# Exercise data
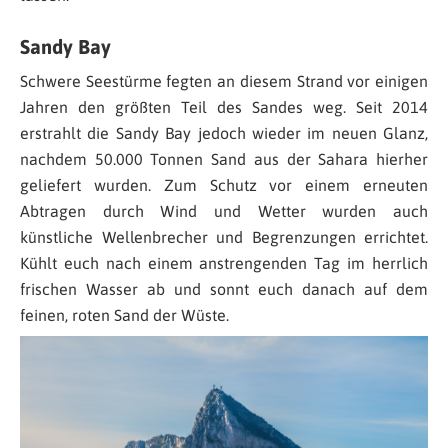
Sandy Bay
Schwere Seestürme fegten an diesem Strand vor einigen
Jahren den größten Teil des Sandes weg. Seit 2014
erstrahlt die Sandy Bay jedoch wieder im neuen Glanz,
nachdem 50.000 Tonnen Sand aus der Sahara hierher
geliefert wurden. Zum Schutz vor einem erneuten
Abtragen durch Wind und Wetter wurden auch
künstliche Wellenbrecher und Begrenzungen errichtet.
Kühlt euch nach einem anstrengenden Tag im herrlich
frischen Wasser ab und sonnt euch danach auf dem
feinen, roten Sand der Wüste.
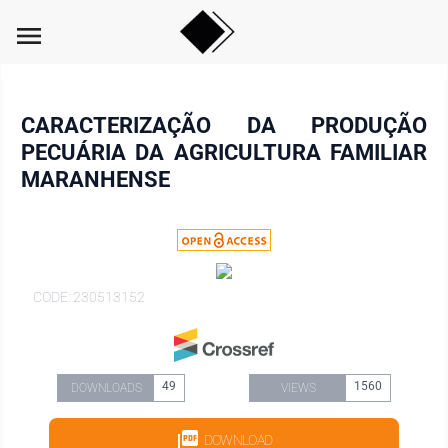
menu
CARACTERIZAÇÃO DA PRODUÇÃO
PECUÁRIA DA AGRICULTURA FAMILIAR
MARANHENSE
CODE: 230513152
49
1560
DOWNLOADS
VIEWS
DOWNLOAD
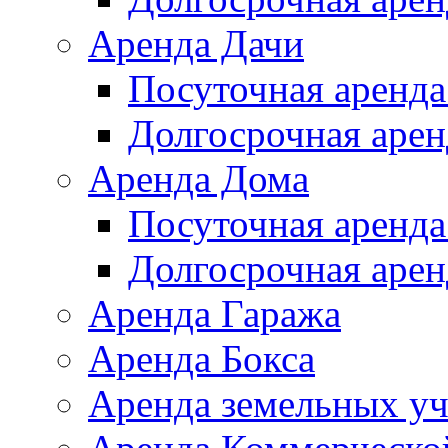
Аренда Дачи
Посуточная аренда
Долгосрочная арен
Аренда Дома
Посуточная аренда
Долгосрочная арен
Аренда Гаража
Аренда Бокса
Аренда земельных уч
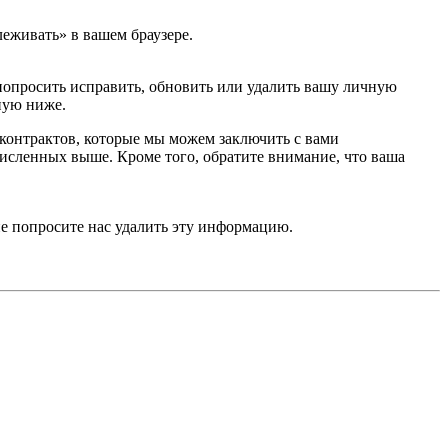
еживать» в вашем браузере.
попросить исправить, обновить или удалить вашу личную
ную ниже.
контрактов, которые мы можем заключить с вами
численных выше. Кроме того, обратите внимание, что ваша
не попросите нас удалить эту информацию.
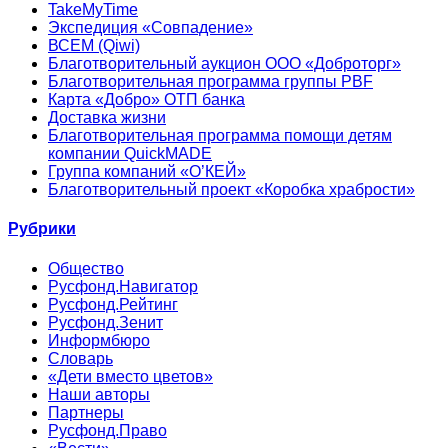
TakeMyTime
Экспедиция «Совпадение»
ВСЕМ (Qiwi)
Благотворительный аукцион ООО «Доброторг»
Благотворительная программа группы PBF
Карта «Добро» ОТП банка
Доставка жизни
Благотворительная программа помощи детям
компании QuickMADE
Группа компаний «О’КЕЙ»
Благотворительный проект «Коробка храбрости»
Рубрики
Общество
Русфонд.Навигатор
Русфонд.Рейтинг
Русфонд.Зенит
Информбюро
Словарь
«Дети вместо цветов»
Наши авторы
Партнеры
Русфонд.Право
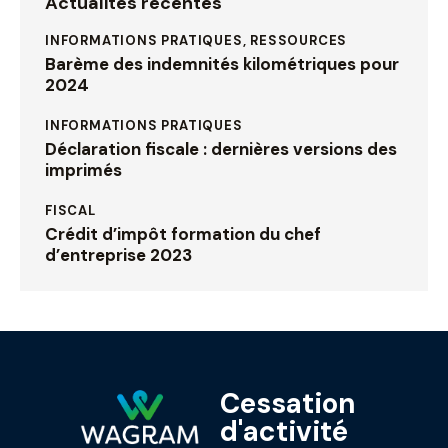
Actualités récentes
INFORMATIONS PRATIQUES,
RESSOURCES
Barème des indemnités kilométriques pour
2024
INFORMATIONS PRATIQUES
Déclaration fiscale : dernières versions des
imprimés
FISCAL
Crédit d’impôt formation du chef
d’entreprise 2023
Cessation
d'activité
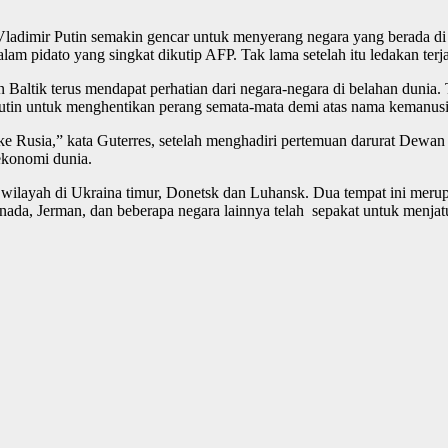
dimir Putin semakin gencar untuk menyerang negara yang berada di 
am pidato yang singkat dikutip AFP. Tak lama setelah itu ledakan terjad
 Baltik terus mendapat perhatian dari negara-negara di belahan dunia.
utin untuk menghentikan perang semata-mata demi atas nama kemanusi
a ke Rusia,” kata Guterres, setelah menghadiri pertemuan darurat 
ekonomi dunia.
wilayah di Ukraina timur, Donetsk dan Luhansk. Dua tempat ini meru
ada, Jerman, dan beberapa negara lainnya telah sepakat untuk menja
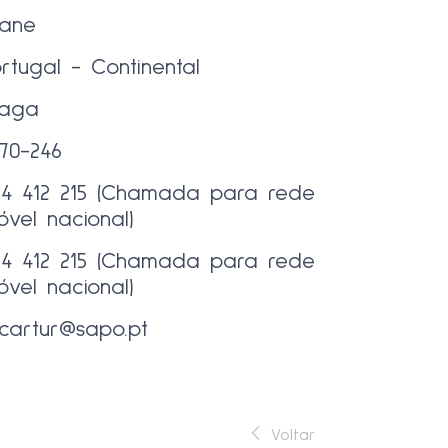
oane
rtugal - Continental
raga
770-246
64 412 215 (Chamada para rede
óvel nacional)
64 412 215 (Chamada para rede
óvel nacional)
lcartur@sapo.pt
Voltar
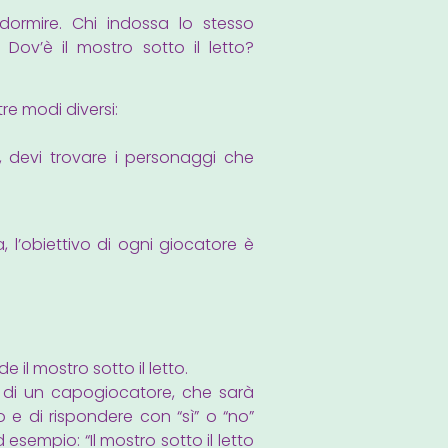
dormire. Chi indossa lo stesso
ov’è il mostro sotto il letto?
re modi diversi:
i, devi trovare i personaggi che
, l’obiettivo di ogni giocatore è
 il mostro sotto il letto.
di un capogiocatore, che sarà
 e di rispondere con “sì” o “no”
 esempio: “Il mostro sotto il letto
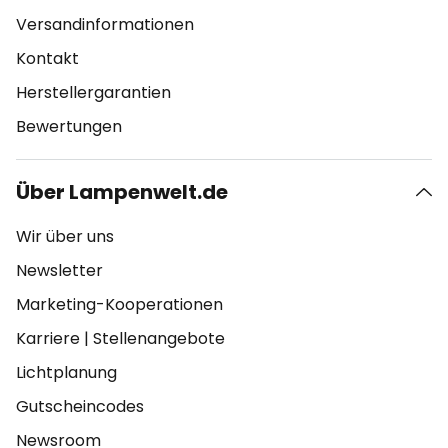
Versandinformationen
Kontakt
Herstellergarantien
Bewertungen
Über Lampenwelt.de
Wir über uns
Newsletter
Marketing-Kooperationen
Karriere
|
Stellenangebote
Lichtplanung
Gutscheincodes
Newsroom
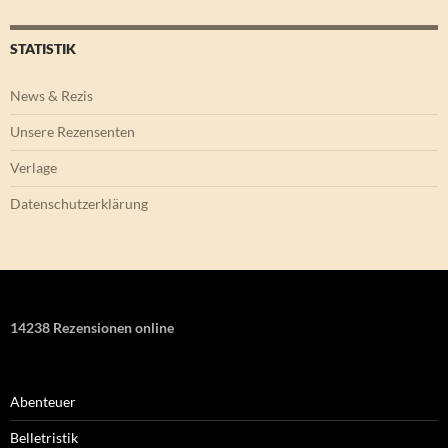
STATISTIK
News & Rezis
Unsere Rezensenten
Verlage
Datenschutzerklärung
14238 Rezensionen online
Abenteuer
Belletristik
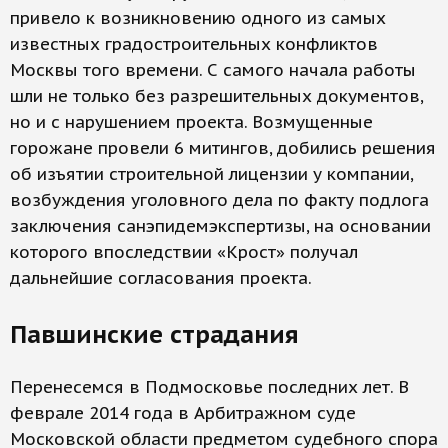
привело к возникновению одного из самых
известных градостроительных конфликтов
Москвы того времени. С самого начала работы
шли не только без разрешительных документов,
но и с нарушением проекта. Возмущенные
горожане провели 6 митингов, добились решения
об изъятии строительной лицензии у компании,
возбуждения уголовного дела по факту подлога
заключения санэпидемэкспертизы, на основании
которого впоследствии «Крост» получал
дальнейшие согласования проекта.
Павшинские страдания
Перенесемся в Подмосковье последних лет. В
феврале 2014 года в Арбитражном суде
Московской области предметом судебного спора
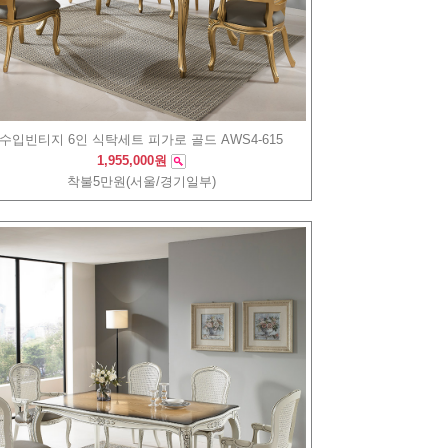
수입빈티지 6인 식탁세트 피가로 골드 AWS4-615
1,955,000원
착불5만원(서울/경기일부)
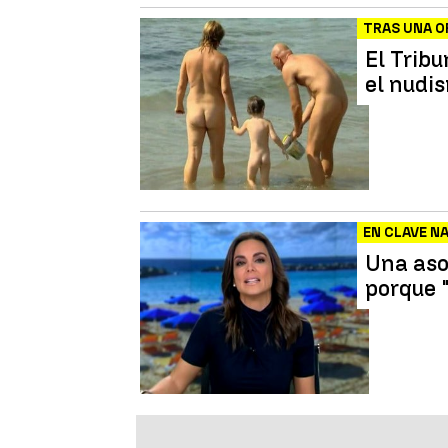
TRAS UNA O
El Trib
el nudi
EN CLAVE N
Una aso
porque 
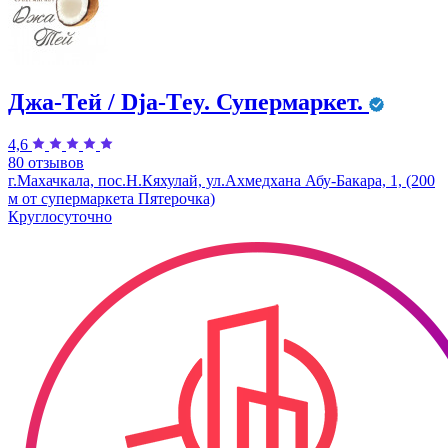
Джа-Тей / Dja-Тey. Супермаркет.
4,6
80 отзывов
г.Махачкала, пос.Н.Кяхулай, ул.Ахмедхана Абу-Бакара, 1, (200
м от супермаркета Пятерочка)
Круглосуточно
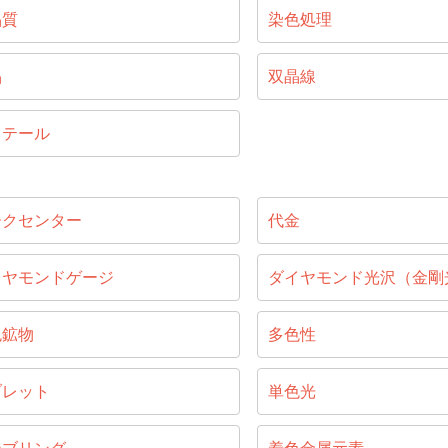
晶質
染色処理
晶
双晶線
リテール
ークセンター
代金
イヤモンドゲージ
ダイヤモンド光沢（金剛
色鉱物
多色性
ブレット
単色光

# Try it
Look above for the line with "контрактов, которые мы можем заключить с вами" and the line with "Lichtplanung". Give again exactly those two lines and all lines between them, pictures excluded.

# Finished task
контрактов, которые мы можем заключить с вами
численных выше. Кроме того, обратите внимание, что ваша
не попросите нас удалить эту информацию.
TakeMyTime
Экспедиция «Совпадение»
ВСЕМ (Qiwi)
Благотворительный аукцион ООО «Доброторг»
Благотворительная программа группы PBF
Карта «Добро» ОТП банка
Доставка жизни
Благотворительная программа помощи детям
компании QuickMADE
Группа компаний «О’КЕЙ»
Благотворительный проект «Коробка храбрости»
Рубрики
Общество
Русфонд.Навигатор
Русфонд.Рейтинг
Русфонд.Зенит
Информбюро
Словарь
«Дети вместо цветов»
Наши авторы
Партнеры
Русфонд.Право
Actualités récentes
INFORMATIONS PRATIQUES,
RESSOURCES
Barème des indemnités kilométriques pour
2024
INFORMATIONS PRATIQUES
Déclaration fiscale : dernières versions des
imprimés
FISCAL
Crédit d’impôt formation du chef
d’entreprise 2023
Cessation
d'activité
dimir Putin semakin gencar untuk menyerang negara yang berada di 
am pidato yang singkat dikutip AFP. Tak lama setelah itu ledakan terjad
 Baltik terus mendapat perhatian dari negara-negara di belahan dunia.
utin untuk menghentikan perang semata-mata demi atas nama kemanusi
a ke Rusia,” kata Guterres, setelah menghadiri pertemuan darurat 
ekonomi dunia.
wilayah di Ukraina timur, Donetsk dan Luhansk. Dua tempat ini meru
ada, Jerman, dan beberapa negara lainnya telah sepakat untuk menja
oane
rtugal - Continental
raga
770-246
64 412 215 (Chamada para rede
óvel nacional)
64 412 215 (Chamada para rede
óvel nacional)
lcartur@sapo.pt
Voltar
dormire. Chi indossa lo stesso
ov’è il mostro sotto il letto?
re modi diversi:
i, devi trovare i personaggi che
, l’obiettivo di ogni giocatore è
 il mostro sotto il letto.
di un capogiocatore, che sarà
 e di rispondere con “sì” o “no”
 esempio: “Il mostro sotto il letto
Versandinformationen
Kontakt
Herstellergarantien
Bewertungen
Über Lampenwelt.de
Wir über uns
Newsletter
Marketing-Kooperationen
Karriere
|
Stellenangebote
Lichtplanung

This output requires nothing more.